Call for an honest reappraisal
Highlights

The debate over reservations punctuated by politics of caste-based political mobilisation is unfortunately locked up between two extremes, each refusing to reconcile with the other. The critics of reservations policy fail to accept any virtue in the positive discrimination envisaged in the constitutional scheme of things.

The debate over reservations punctuated by politics of caste-based political mobilisation is unfortunately locked up between two extremes, each refusing to reconcile with the other. The critics of reservations policy fail to accept any virtue in the positive discrimination envisaged in the constitutional scheme of things.

The protagonists of reservations present it as a panacea for all social and economic malaises and refuse to accept any reappraisal of the policy. But, the reality is this key public policy certainly deserves a pragmatic relook nearly seven decades after independence.One cannot be oblivious to the social and economic changes that swept India ever since the policy of reservations as an affirmative action was initiated.

At the same time, one cannot ignore the fact that social and economic inequalities still persist in India. Caste and class overlap in India still with the backward castes, scheduled castes and tribes having disproportionately higher share in the economically marginalised classes.

Reservation becomes irrelevant only when every child is entitled to same quality education, health care, skills, nutrition etc., independent of where the child was born. But, even today it is a distant dream. Increasing aspirations, intensifying competition for limited opportunities, persisting economic travails even among upper castes are generating antipathy to reservations.

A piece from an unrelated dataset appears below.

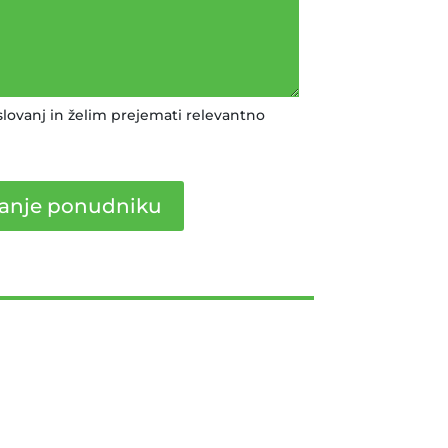
slovanj in želim prejemati relevantno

Precisely this is the reason why economic criteria for reservations are voiced. But, given the fact that over 90 per cent of Indian economy being informal and unorgainsed, implementation of reservations for economically backward classes is prone to misuse and abuse.

Reservations cannot be viewed as sanctum sanctorum denying any kind of review. The electoral democracy which sees people as mere numbers finds it difficult to toy with any idea of rethinking. But, decades of social and economic development have certainly catapulted certain communities and individuals to the higher social economic strata.

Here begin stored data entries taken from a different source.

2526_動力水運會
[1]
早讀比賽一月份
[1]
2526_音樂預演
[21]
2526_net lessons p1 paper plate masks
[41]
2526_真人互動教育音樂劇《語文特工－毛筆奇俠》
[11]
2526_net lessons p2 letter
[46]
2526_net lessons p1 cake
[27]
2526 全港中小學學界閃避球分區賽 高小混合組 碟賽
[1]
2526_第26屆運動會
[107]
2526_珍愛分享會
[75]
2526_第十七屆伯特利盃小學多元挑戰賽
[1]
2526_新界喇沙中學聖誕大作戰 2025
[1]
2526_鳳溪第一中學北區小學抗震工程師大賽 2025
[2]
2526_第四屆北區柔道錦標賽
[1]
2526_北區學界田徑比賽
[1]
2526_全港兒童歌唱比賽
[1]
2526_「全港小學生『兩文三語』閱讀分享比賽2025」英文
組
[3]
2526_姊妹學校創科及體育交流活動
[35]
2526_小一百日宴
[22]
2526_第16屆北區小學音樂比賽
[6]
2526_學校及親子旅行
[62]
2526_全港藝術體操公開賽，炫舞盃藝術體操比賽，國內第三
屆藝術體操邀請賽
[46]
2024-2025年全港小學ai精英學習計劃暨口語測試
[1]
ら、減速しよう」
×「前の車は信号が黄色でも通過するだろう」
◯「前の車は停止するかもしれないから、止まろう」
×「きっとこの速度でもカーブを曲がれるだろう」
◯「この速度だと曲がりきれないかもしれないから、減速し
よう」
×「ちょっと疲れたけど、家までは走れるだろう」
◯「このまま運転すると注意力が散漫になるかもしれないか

These sections proved to be some sort of impermeable membranes that block the percolation of reservation benefits to the most deprived in the same caste. Thus is the aversion to creamy layer among the privileged in the marginalized castes. Such sections should realise that the very premise of reservation is based on socially backward classes rather than castes.

How to scientifically define the creamy layer can be debated. But its utility cannot be summarily rejected. The demand for categorisation of schedule castes and the growing identity of most backward castes etc. are a reflection of the fact that the benefits of reservation are appropriated to an extent by certain communities and individuals to the detriment of the most deprived.

Reservations cannot be an eternal policy instrument. They should be phased out in a time-bound manner. But, any such policy shift should be conditional upon bridging social and economic disparities. The time is not yet ripe for doing away with reservations. But, there is every justification in demanding an honest reappraisal aimed at taking the benefits to the neediest. But, this can only happen if political parties put the nation above the immediate electoral arithmetic.